Ophthalmol Retina. 2024 Feb 1:S2468-6530(24)00047-2. doi: 10.1016/j.oret.2024.01.021. Online ahead of print.

Authors

Paolo Melillo¹, Francesco Testa¹, Valentina Di Iorio², Marianthi Karali³, Amelia Citro¹, Michele Della Corte¹, Settimio Rossi¹, Sandro Banfi⁴, Francesca Simonelli¹

Affiliations

¹ Eye Clinic, Multidisciplinary Department of Medical, Surgical and Dental Sciences, University of Campania "Luigi Vanvitelli", Naples, Italy.
² Eye Clinic, Multidisciplinary Department of Medical, Surgical and Dental Sciences, University of Campania "Luigi Vanvitelli", Naples, Italy. Electronic address: valentina.diiorio@unicampania.it.
³ Eye Clinic, Multidisciplinary Department of Medical, Surgical and Dental Sciences, University of Campania "Luigi Vanvitelli", Naples, Italy; Medical Genetics, Department of Precision Medicine, University of Campania "Luigi Vanvitelli", Naples, Italy.
⁴ Medical Genetics, Department of Precision Medicine, University of Campania "Luigi Vanvitelli", Naples, Italy; Telethon Institute of Genetics and Medicine (TIGEM), Pozzuoli, Italy.

PMID: 38295874
DOI: 10.1016/j.oret.2024.01.021

Abstract

Purpose: To assess the efficacy of voretigene neparvovec (VN) treatment by objective fixation stability and chromatic pupillometry testing in clinical practice.

Design: Retrospective cohort study with longitudinal follow-up.

Subjects: Twelve patients (aged 7-34 years) with RPE65-related inherited retinal dystrophies were treated at the same center with VN in both eyes.

Methods: Patients treated at the same center with VN were evaluated over a 12-month posttreatment follow-up by subjective and objective tests. Furthermore, patients treated with VN who developed atrophy were compared with those who did not.

Main outcome measures: Best-corrected visual acuity (BCVA), full-field stimulus threshold test (FST), semiautomated kinetic visual field (SKVF), microperimetry, and chromatic pupillometry over a 12-month follow-up.

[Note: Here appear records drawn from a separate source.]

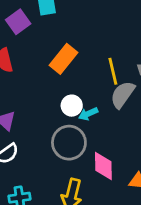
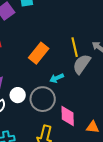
orange rectangle: (63, 59) -> (39, 53), moved
white circle: (72, 106) -> (18, 95), moved

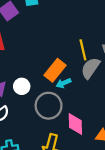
orange rectangle: (39, 53) -> (55, 70), moved
white circle: (18, 95) -> (22, 86), moved

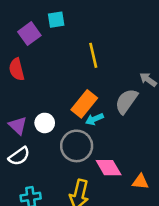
yellow line: (83, 50) -> (93, 55), moved
pink diamond: (75, 124) -> (109, 168), turned -30

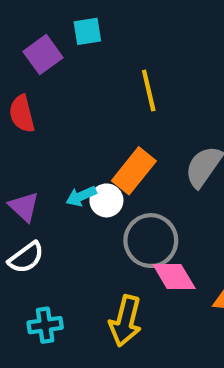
cyan arrow: (94, 119) -> (81, 196), moved
white circle: (45, 123) -> (106, 200), moved
gray circle: (77, 146) -> (151, 241), moved

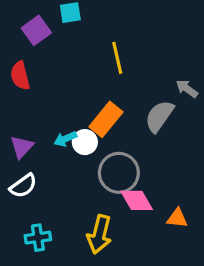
purple triangle: (24, 207) -> (22, 147), turned 30

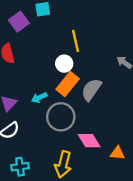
gray semicircle: (159, 116) -> (91, 90), moved
white circle: (85, 142) -> (64, 64), moved
gray circle: (119, 173) -> (61, 117), moved

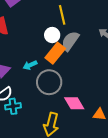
gray semicircle: (91, 90) -> (70, 41), moved
cyan cross: (20, 167) -> (13, 106), moved

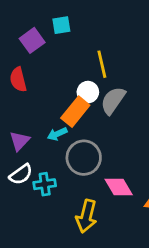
orange rectangle: (55, 53) -> (75, 112), moved
cyan cross: (13, 106) -> (45, 184), moved

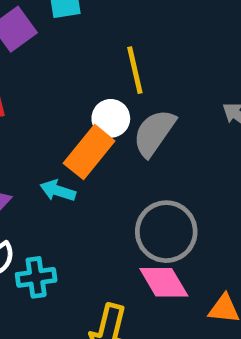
cyan arrow: (57, 134) -> (58, 191), turned 42
gray circle: (84, 158) -> (166, 232), moved

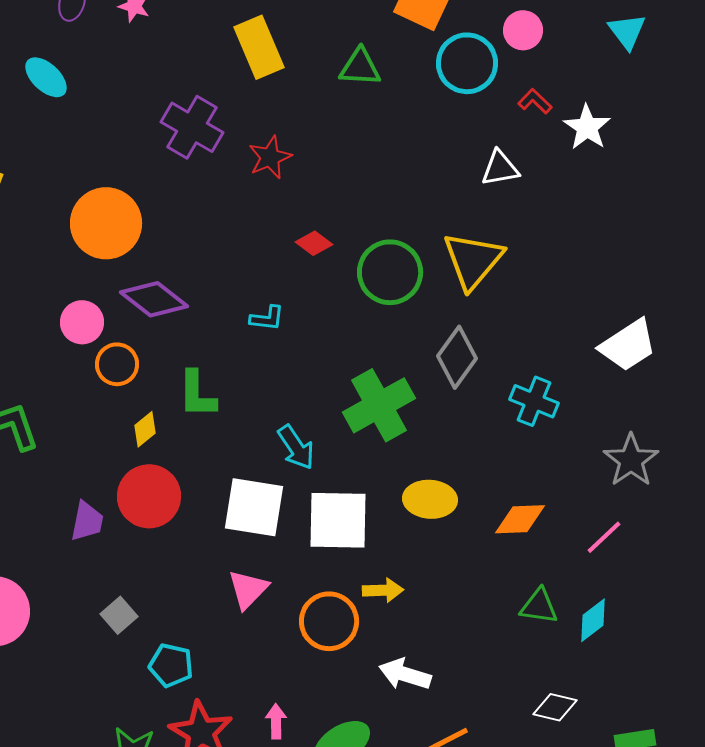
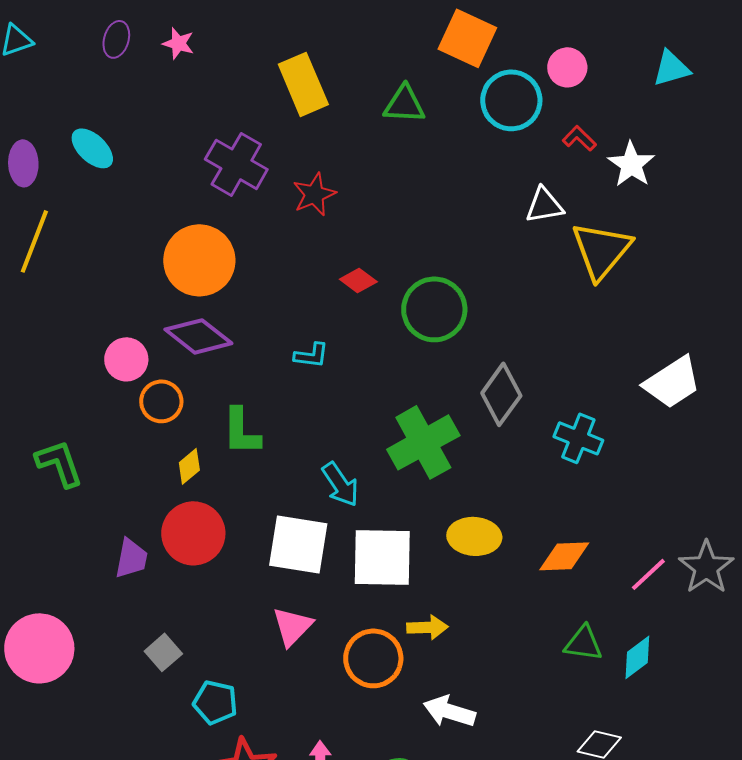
cyan triangle: (627, 31) -> (671, 68), turned 51
cyan ellipse: (46, 77) -> (92, 148), moved
orange circle: (106, 223) -> (199, 260), moved
yellow triangle: (473, 260) -> (601, 250), moved
gray star: (631, 460) -> (706, 567), moved

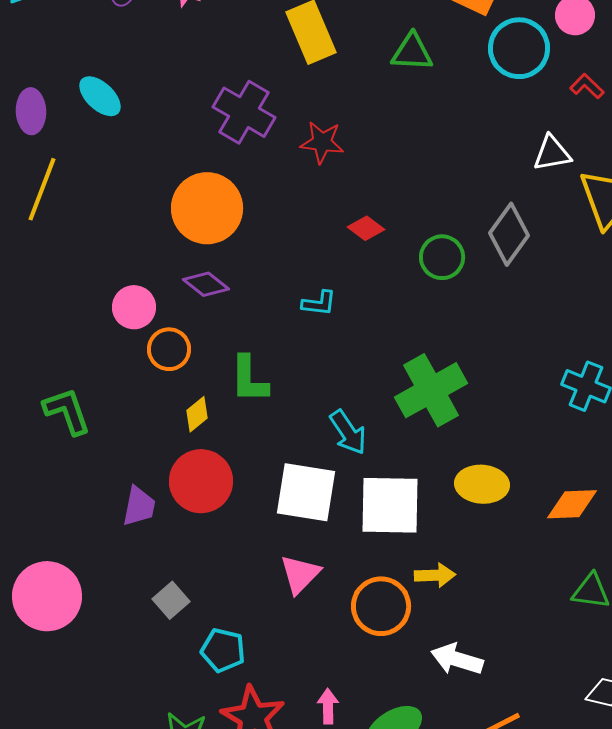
red star: (314, 194) -> (322, 142), turned 30
green circle: (434, 309) -> (442, 257), size x0.7
purple diamond: (198, 336) -> (206, 284), size x0.7
gray diamond: (501, 394) -> (509, 234), moved

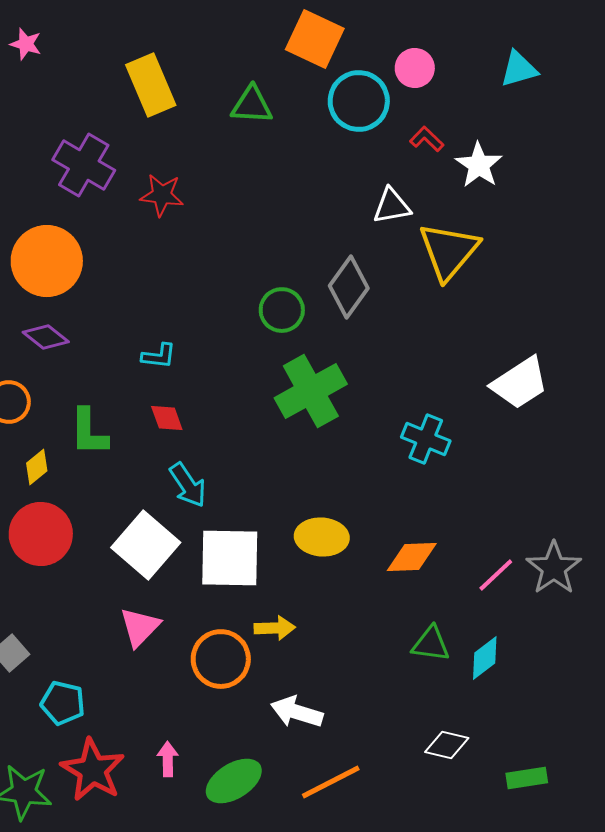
red diamond: (366, 228) -> (167, 418), moved, turned 33
green cross: (431, 390) -> (311, 391), moved
white square: (306, 492) -> (146, 545), turned 32

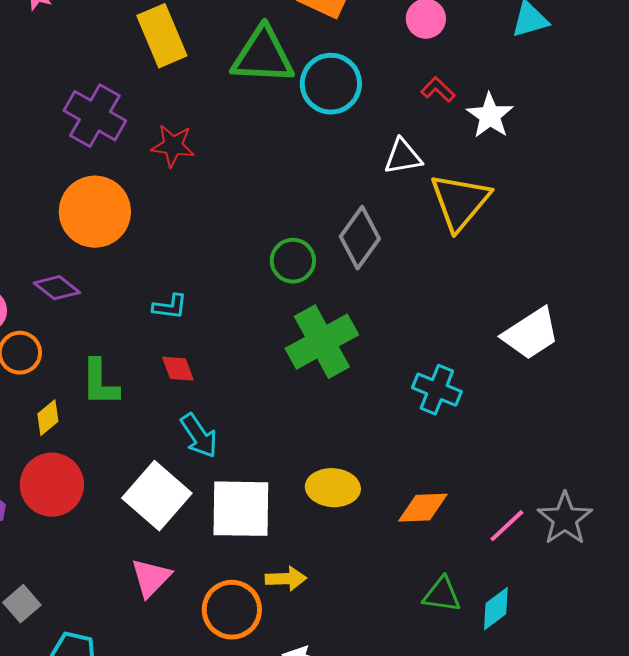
cyan circle: (359, 101) -> (331, 84), moved
green triangle: (252, 105) -> (263, 56), size x1.5
orange circle: (47, 261) -> (95, 212), moved

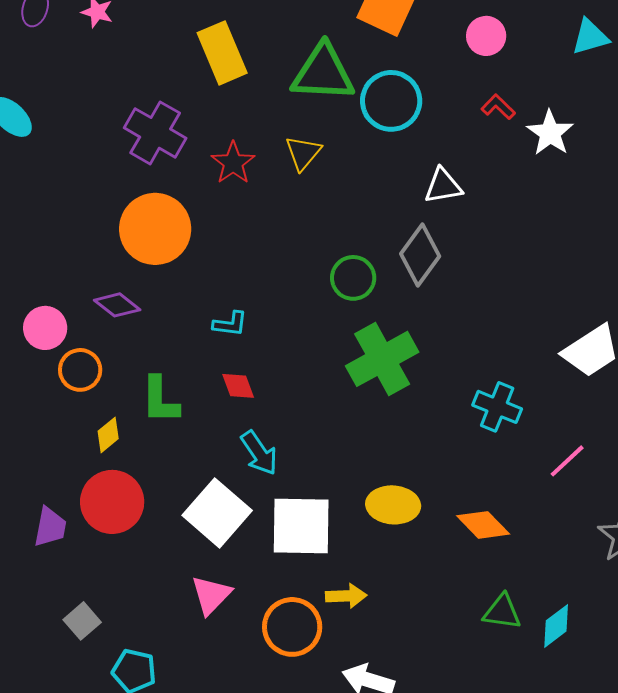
red star: (173, 146) -> (233, 163), turned 30
white triangle: (403, 157) -> (443, 186), moved
yellow triangle: (460, 202) -> (303, 153), moved, size x0.6
orange diamond: (423, 508) -> (483, 525), turned 48
pink line: (507, 526) -> (567, 461), moved

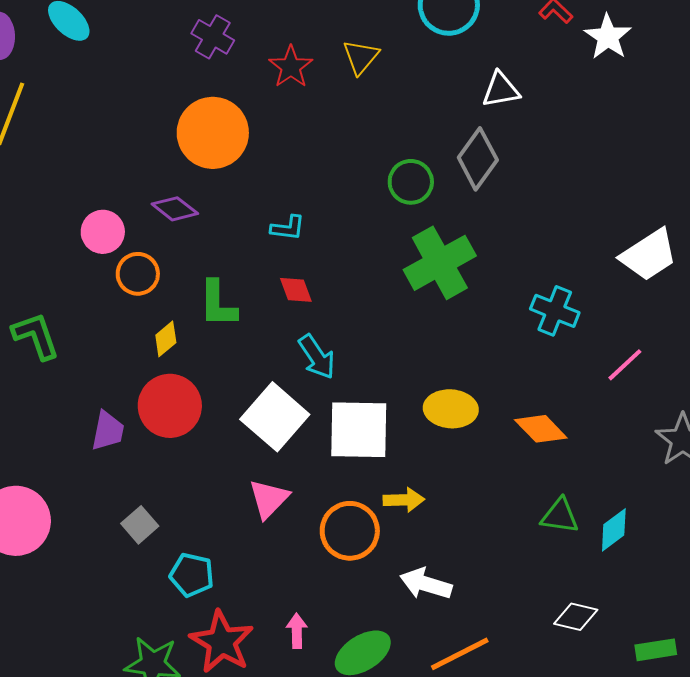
purple cross: (155, 133) -> (213, 37), size x0.7

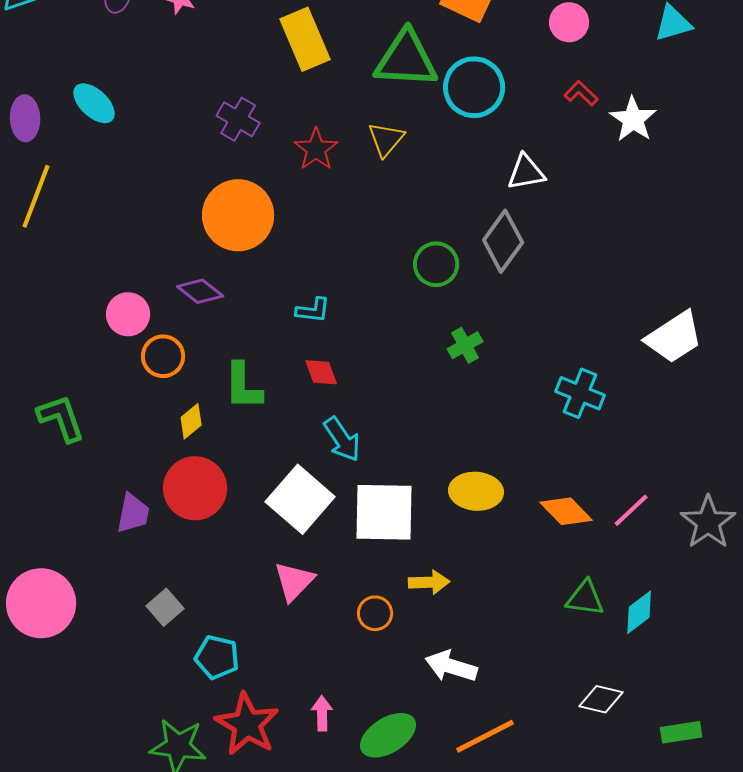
green cross: (440, 263) -> (465, 345), size x0.5
pink line: (625, 365) -> (631, 510), moved
orange circle: (350, 531) -> (375, 613), size x0.6

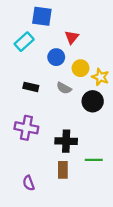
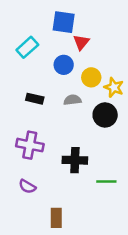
blue square: (42, 16) -> (64, 22), moved
gray semicircle: (64, 88) -> (72, 100), turned 144
brown rectangle: (63, 170) -> (56, 218), moved
purple semicircle: (29, 183) -> (27, 186), moved, turned -40

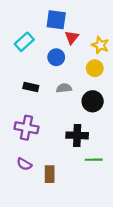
yellow circle: (91, 77) -> (95, 68), moved
yellow star: (114, 87) -> (100, 45), moved
black cross: (75, 160) -> (77, 135), moved
brown rectangle: (56, 218) -> (50, 174), moved

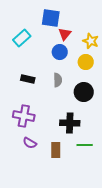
blue circle: (56, 57) -> (60, 52), moved
gray semicircle: (64, 88) -> (58, 80), turned 96
purple semicircle: (24, 164) -> (30, 143), moved
brown rectangle: (50, 174) -> (56, 150), moved

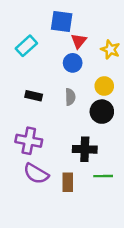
yellow circle: (86, 62) -> (104, 86), moved
purple semicircle: (30, 143) -> (36, 174), size x1.5

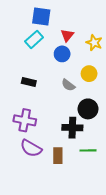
blue square: (62, 22) -> (41, 17), moved
cyan rectangle: (26, 46) -> (34, 39), moved
gray semicircle: (70, 97) -> (68, 85), moved, turned 128
black circle: (102, 112) -> (88, 109), moved

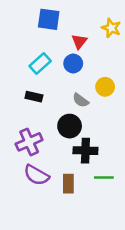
cyan rectangle: (34, 39) -> (40, 63), moved
yellow star: (94, 43) -> (111, 28), moved
black circle: (88, 109) -> (70, 126), moved
purple cross: (25, 120) -> (29, 142), turned -35

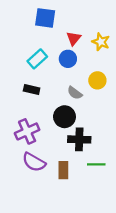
yellow star: (111, 28) -> (101, 42), moved

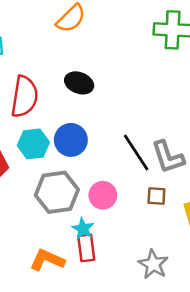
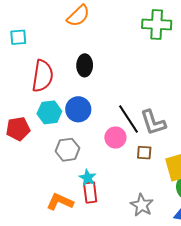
black ellipse: (79, 83) -> (85, 65), turned 70
gray hexagon: (57, 192) -> (67, 150), size x0.7
pink circle: (103, 195) -> (115, 138), moved

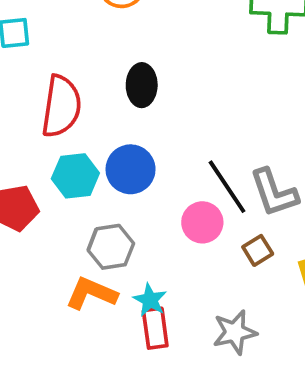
brown square: (144, 153) -> (258, 250), turned -35
orange L-shape: (60, 202) -> (91, 293), moved
gray star: (142, 205) -> (235, 332), moved, turned 30

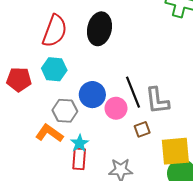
black ellipse: (142, 85) -> (99, 29), size x1.4
blue circle: (131, 169) -> (92, 95), moved

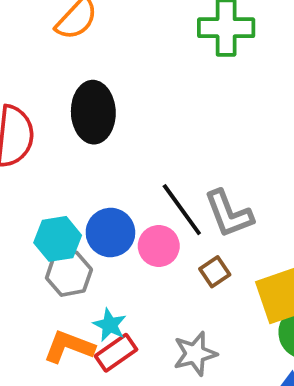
cyan hexagon: (54, 69) -> (58, 239), moved
orange L-shape: (49, 133) -> (69, 347), moved
red rectangle: (79, 159) -> (116, 353), turned 65

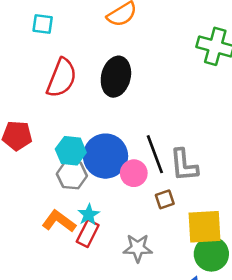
blue circle: (110, 232) -> (105, 156), size x1.4
red rectangle: (116, 353) -> (88, 233), turned -44

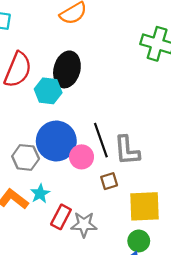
cyan hexagon: (71, 151) -> (48, 91), moved
red rectangle: (88, 233) -> (61, 217), moved
green circle: (211, 254) -> (139, 241), moved, size x0.7

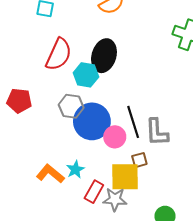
gray hexagon: (26, 157) -> (71, 106), moved
yellow square: (145, 206) -> (125, 177), moved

Results: Significant improvements of BCVA (P < 0.001), SKVF (P < 0.05), and FST (P < 0.001) were already observed 45 days after treatment and were maintained at the 12-month timepoint. Fixation stability, assessed by microperimetry, improved significantly (P < 0.05) after treatment. Chromatic pupillometry showed significant improvements (P < 0.05) at the 6- and 12-month timepoints. The increase in maximum pupillary constriction significantly (P < 0.001) correlated with higher retinal sensitivity in FST. Four patients developed multifocal retinal atrophy in both eyes, detected at the 6-month timepoint, but this atrophy was not generally associated with worse visual function outcomes.

Conclusions: This study explores objective outcomes in order to demonstrate the efficacy of VN treatment in addition to the tests normally performed in clinical practice. Our findings show a significant improvement of retinal function both in subjective assessments, such as BCVA, SKVF, and FST, and in objective measurements of fixation stability and maximum pupillary constriction. Moreover, the significant correlation between maximum pupillary constriction and light sensitivity thresholds corroborates the introduction of chromatic pupillometry as an objective test to better assess treatment outcomes in patients with inherited retinal dystrophies.

Financial disclosure(s): Proprietary or commercial disclosure may be found after the references in the Footnotes and Disclosures at the end of this article.

Keywords: Chromatic pupillometry; Gene therapy; Inherited retinal dystrophy; RPE65 gene; Voretigene neparvovec.